Monitoring and projecting stratospheric ozone is mandated by UN Environment to safeguard a healthy planet. Regularly many climate models project future climate and ozone change, producing huge amounts of data that have to be analysed for key metrics. Those key metrics help policy makers to judge if measures implemented to protect the stratospheric ozone layer are working.
To provide a framework to efficiently explore ozone projections, including the calculation of key metrics:
Improve the existing workflow and provide a reliable tool for scientists to perform analysis in a more efficient manner
Ensure reproducibility of results
Simplify data access and the use
Publish high-level data to citizens
Problem to solve
A typical workflow of today has many manual steps
Full processing from raw data takes hours
The code is not always accessible or well maintained
Climate Models data (10’s TB) are collected in one place (Large Scale Data Facility, LSDF at KIT)

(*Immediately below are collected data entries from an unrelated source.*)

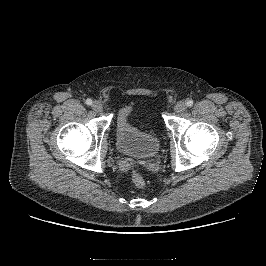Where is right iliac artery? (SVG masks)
<instances>
[{"instance_id": "obj_1", "label": "right iliac artery", "mask_w": 266, "mask_h": 266, "mask_svg": "<svg viewBox=\"0 0 266 266\" xmlns=\"http://www.w3.org/2000/svg\"><path fill=\"white\" fill-rule=\"evenodd\" d=\"M86 104H87V105H91V104H92V100H91V99H87V100H86Z\"/></svg>"}]
</instances>
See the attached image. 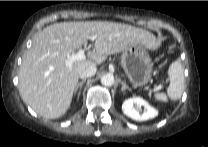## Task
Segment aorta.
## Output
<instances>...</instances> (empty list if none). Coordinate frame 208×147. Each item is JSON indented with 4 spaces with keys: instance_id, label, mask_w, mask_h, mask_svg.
I'll use <instances>...</instances> for the list:
<instances>
[{
    "instance_id": "762f6f07",
    "label": "aorta",
    "mask_w": 208,
    "mask_h": 147,
    "mask_svg": "<svg viewBox=\"0 0 208 147\" xmlns=\"http://www.w3.org/2000/svg\"><path fill=\"white\" fill-rule=\"evenodd\" d=\"M101 84L104 86H112L114 84L113 75L106 74L101 77Z\"/></svg>"
}]
</instances>
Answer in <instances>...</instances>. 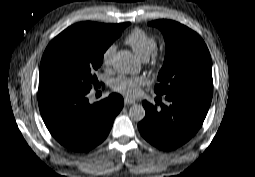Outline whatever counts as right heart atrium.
<instances>
[{
    "label": "right heart atrium",
    "instance_id": "right-heart-atrium-1",
    "mask_svg": "<svg viewBox=\"0 0 255 177\" xmlns=\"http://www.w3.org/2000/svg\"><path fill=\"white\" fill-rule=\"evenodd\" d=\"M116 45L114 43L109 44L102 54L103 64L109 65L111 63L112 57L115 53Z\"/></svg>",
    "mask_w": 255,
    "mask_h": 177
}]
</instances>
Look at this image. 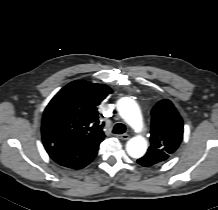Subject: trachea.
<instances>
[{"mask_svg": "<svg viewBox=\"0 0 218 210\" xmlns=\"http://www.w3.org/2000/svg\"><path fill=\"white\" fill-rule=\"evenodd\" d=\"M126 131V127L122 123H117L114 128H113V133L114 134H123Z\"/></svg>", "mask_w": 218, "mask_h": 210, "instance_id": "3493384b", "label": "trachea"}]
</instances>
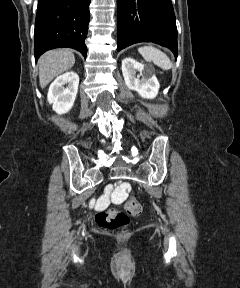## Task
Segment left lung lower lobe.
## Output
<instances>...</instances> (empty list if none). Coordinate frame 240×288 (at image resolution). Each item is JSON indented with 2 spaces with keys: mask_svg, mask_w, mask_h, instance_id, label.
<instances>
[{
  "mask_svg": "<svg viewBox=\"0 0 240 288\" xmlns=\"http://www.w3.org/2000/svg\"><path fill=\"white\" fill-rule=\"evenodd\" d=\"M117 51L153 42L178 56L177 28L171 0H117Z\"/></svg>",
  "mask_w": 240,
  "mask_h": 288,
  "instance_id": "1",
  "label": "left lung lower lobe"
}]
</instances>
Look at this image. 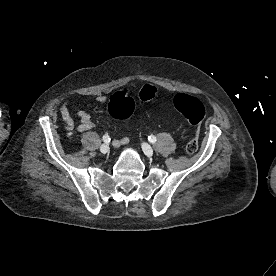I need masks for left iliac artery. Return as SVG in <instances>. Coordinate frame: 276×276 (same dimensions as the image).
<instances>
[{"label": "left iliac artery", "instance_id": "left-iliac-artery-1", "mask_svg": "<svg viewBox=\"0 0 276 276\" xmlns=\"http://www.w3.org/2000/svg\"><path fill=\"white\" fill-rule=\"evenodd\" d=\"M148 140L151 142V143H155L156 142V137L154 135H151L148 137Z\"/></svg>", "mask_w": 276, "mask_h": 276}]
</instances>
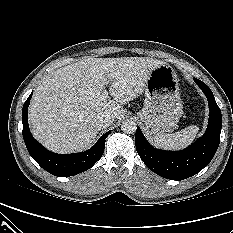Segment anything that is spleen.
Masks as SVG:
<instances>
[{
  "label": "spleen",
  "mask_w": 233,
  "mask_h": 233,
  "mask_svg": "<svg viewBox=\"0 0 233 233\" xmlns=\"http://www.w3.org/2000/svg\"><path fill=\"white\" fill-rule=\"evenodd\" d=\"M198 131L197 126H189L173 134L156 135L154 136V142L163 149L180 150L195 140Z\"/></svg>",
  "instance_id": "obj_1"
}]
</instances>
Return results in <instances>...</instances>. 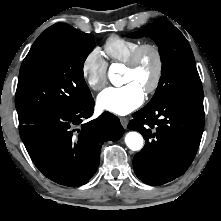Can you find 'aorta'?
Masks as SVG:
<instances>
[{
  "instance_id": "obj_1",
  "label": "aorta",
  "mask_w": 221,
  "mask_h": 221,
  "mask_svg": "<svg viewBox=\"0 0 221 221\" xmlns=\"http://www.w3.org/2000/svg\"><path fill=\"white\" fill-rule=\"evenodd\" d=\"M119 72V65L118 64H112L109 68V79L113 85H118L120 80ZM125 143L127 147L133 151H139L142 149L144 140L140 133L131 131L128 132L125 136Z\"/></svg>"
}]
</instances>
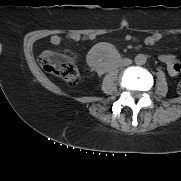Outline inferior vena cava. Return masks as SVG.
<instances>
[{
  "label": "inferior vena cava",
  "mask_w": 181,
  "mask_h": 181,
  "mask_svg": "<svg viewBox=\"0 0 181 181\" xmlns=\"http://www.w3.org/2000/svg\"><path fill=\"white\" fill-rule=\"evenodd\" d=\"M131 63H132V60L129 59V58H124V59H122V61H121V64H122L123 66L130 65Z\"/></svg>",
  "instance_id": "inferior-vena-cava-1"
}]
</instances>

The data are reduced to the parameters of interest and homogenized at HPC by the means of o3skim component
The reduced data (100’s MB) can be accessed with the REST API in seconds (o3api component)
A user may do final processing and plotting by leveraging the WebApp (o3webapp to come)
All components are open source (GPLv3), documented, implemented with continuous integration and delivery (CI/CD) based on Jenkins (JePL), and dockerised: o3skim is run via udocker in HPC, o3api and o3webapp are in the cloud (Kubernetes cluster).